Département de biologie, Laboratoire d'Écologie Fonctionnelle, Université de Sherbrooke, Sherbrooke, Quebec, J1K 2R1, Canada.
Ecology. 2019 Jan;100(1):e02549. doi: 10.1002/ecy.2549.
We propose an operational definition of soil "fertility" that is applicable to plant community ecology and develop a method of measuring and quantifying it, using structural equations modeling, that is generalizable to soils in different regions whose fertility has different causes. To do this, we used structural equation modeling (SEM). The measurement submodel predicts the latent "generalized fertility," F , of a soil using four indicator variables: the relative growth rates of Festuca rubra, Trifolium pratense, Triticum aestivum, and Arabidopsis thaliana. The direct causes of F in this study were the supply rates of NO , P, and K as well as three indirect causes consisting of three physical soil properties, but these can change between studies. The model was calibrated using 76 grassland soils from southern Quebec, Canada and independently tested using aboveground net primary productivity (NPP) of the natural vegetation over two growing seasons. Both the measurement submodel and the full SEM fit the data well. The F values predicted 51% of the variance in NPP and were a better predictor than any other single variable, including the actual nutrient flux rates. Furthermore, this model can be applied to grassland soils anywhere because of its modular nature in which the causes and effects of soil fertility are clearly separated.

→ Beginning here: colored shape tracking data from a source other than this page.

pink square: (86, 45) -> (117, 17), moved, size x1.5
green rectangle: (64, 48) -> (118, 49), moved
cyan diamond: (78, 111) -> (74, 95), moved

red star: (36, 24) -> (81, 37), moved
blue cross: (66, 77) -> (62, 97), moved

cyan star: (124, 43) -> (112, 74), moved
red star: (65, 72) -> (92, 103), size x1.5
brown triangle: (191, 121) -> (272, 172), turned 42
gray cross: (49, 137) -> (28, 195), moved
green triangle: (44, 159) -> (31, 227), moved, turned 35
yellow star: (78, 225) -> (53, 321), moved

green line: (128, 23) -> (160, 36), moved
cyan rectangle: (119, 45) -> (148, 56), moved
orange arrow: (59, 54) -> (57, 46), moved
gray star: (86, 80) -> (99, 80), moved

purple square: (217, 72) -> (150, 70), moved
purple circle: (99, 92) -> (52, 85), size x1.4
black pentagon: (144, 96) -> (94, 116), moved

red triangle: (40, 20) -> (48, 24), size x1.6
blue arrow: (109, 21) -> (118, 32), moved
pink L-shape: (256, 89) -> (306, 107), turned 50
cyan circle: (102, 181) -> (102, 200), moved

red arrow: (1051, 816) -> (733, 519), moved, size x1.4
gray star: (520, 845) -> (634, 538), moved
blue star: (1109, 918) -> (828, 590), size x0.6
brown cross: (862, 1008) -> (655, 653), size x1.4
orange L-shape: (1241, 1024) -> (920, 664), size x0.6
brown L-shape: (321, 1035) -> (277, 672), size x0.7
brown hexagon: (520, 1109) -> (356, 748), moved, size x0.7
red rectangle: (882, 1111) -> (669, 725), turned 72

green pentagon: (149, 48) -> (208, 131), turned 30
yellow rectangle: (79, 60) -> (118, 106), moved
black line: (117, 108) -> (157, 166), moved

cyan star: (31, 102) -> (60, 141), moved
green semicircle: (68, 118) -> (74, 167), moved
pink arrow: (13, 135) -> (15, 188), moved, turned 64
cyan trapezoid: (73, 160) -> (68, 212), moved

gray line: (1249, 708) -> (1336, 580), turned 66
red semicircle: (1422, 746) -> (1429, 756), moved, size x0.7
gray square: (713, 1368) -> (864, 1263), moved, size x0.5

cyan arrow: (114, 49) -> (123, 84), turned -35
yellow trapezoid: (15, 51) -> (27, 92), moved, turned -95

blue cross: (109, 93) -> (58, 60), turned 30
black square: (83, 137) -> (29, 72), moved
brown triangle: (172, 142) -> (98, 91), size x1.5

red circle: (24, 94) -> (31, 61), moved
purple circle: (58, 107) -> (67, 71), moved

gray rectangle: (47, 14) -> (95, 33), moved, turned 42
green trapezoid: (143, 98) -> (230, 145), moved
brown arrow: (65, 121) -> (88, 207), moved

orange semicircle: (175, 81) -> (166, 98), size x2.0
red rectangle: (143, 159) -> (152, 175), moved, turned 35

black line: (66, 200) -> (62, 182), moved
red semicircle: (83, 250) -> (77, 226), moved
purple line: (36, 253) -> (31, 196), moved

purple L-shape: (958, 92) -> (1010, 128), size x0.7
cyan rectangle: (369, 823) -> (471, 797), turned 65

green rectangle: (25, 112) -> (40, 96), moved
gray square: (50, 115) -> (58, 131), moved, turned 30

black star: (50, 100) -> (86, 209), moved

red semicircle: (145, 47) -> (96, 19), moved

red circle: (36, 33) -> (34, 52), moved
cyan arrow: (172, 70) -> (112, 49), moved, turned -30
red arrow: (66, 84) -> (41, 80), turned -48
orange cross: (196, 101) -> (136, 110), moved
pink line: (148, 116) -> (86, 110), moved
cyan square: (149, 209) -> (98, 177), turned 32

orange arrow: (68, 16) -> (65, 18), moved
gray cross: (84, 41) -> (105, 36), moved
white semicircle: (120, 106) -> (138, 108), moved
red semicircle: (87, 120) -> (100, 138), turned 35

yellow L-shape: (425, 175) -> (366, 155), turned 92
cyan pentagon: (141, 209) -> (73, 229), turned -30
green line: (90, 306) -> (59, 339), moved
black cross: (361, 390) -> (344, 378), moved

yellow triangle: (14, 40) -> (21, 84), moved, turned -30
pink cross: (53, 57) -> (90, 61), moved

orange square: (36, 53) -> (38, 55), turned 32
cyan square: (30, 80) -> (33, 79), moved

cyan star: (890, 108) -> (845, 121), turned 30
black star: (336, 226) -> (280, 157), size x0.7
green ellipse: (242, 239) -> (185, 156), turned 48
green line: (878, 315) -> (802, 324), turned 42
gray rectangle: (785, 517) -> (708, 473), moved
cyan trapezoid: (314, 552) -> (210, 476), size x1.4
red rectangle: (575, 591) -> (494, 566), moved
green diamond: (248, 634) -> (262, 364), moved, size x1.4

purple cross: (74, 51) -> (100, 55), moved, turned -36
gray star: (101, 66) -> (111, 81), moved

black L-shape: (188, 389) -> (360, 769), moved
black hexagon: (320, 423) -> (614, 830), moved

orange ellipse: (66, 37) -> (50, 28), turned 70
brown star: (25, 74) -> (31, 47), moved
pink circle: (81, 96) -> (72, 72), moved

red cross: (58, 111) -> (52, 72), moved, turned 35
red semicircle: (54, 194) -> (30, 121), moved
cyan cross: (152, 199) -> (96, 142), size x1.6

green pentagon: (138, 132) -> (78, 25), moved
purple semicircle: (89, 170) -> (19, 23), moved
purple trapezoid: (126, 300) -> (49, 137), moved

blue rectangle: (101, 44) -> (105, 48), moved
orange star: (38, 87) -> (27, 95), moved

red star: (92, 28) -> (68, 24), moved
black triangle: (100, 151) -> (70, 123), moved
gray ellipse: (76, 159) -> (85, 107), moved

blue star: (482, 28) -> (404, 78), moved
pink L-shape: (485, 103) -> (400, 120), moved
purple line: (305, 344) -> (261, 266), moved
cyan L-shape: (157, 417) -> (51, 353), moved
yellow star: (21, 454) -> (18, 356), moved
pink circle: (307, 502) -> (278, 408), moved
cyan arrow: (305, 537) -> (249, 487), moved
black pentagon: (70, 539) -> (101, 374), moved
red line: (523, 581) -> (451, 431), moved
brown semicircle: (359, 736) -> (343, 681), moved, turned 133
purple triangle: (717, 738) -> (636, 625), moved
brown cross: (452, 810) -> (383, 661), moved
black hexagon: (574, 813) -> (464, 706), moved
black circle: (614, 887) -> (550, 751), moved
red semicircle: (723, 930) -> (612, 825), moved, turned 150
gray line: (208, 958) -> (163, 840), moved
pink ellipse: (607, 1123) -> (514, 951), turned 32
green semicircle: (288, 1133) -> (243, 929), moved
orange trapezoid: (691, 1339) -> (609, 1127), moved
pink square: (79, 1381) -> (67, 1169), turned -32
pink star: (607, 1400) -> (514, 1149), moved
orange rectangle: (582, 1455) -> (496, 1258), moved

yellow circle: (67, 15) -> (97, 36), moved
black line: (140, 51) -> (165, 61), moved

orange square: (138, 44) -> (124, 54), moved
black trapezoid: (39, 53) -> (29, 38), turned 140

我们提出了一个适用于植物群落生态学的土壤“肥力”操作定义,并开发了一种使用结构方程模型来测量和量化它的方法,该方法适用于具有不同肥力成因的不同地区的土壤。为此,我们使用了结构方程模型(SEM)。测量子模型使用四个指示变量预测土壤的潜在“广义肥力”F:红羊茅、三叶草、普通小麦和拟南芥的相对生长率。在本研究中,F 的直接原因是 NO3-、P 和 K 的供应率以及由三个物理土壤特性组成的三个间接原因,但这些原因在不同的研究中可能会发生变化。该模型使用来自加拿大魁北克省南部的 76 个草原土壤进行校准,并在两个生长季节的自然植被地上净初级生产力(NPP)上进行了独立测试。测量子模型和完整的 SEM 都很好地拟合了数据。F 值预测了 NPP 的 51%方差,并且比任何其他单个变量(包括实际养分通量率)都更好地预测了 NPP。此外,由于该模型具有明确分离土壤肥力的原因和影响的模块化性质,因此可以应用于任何地方的草原土壤。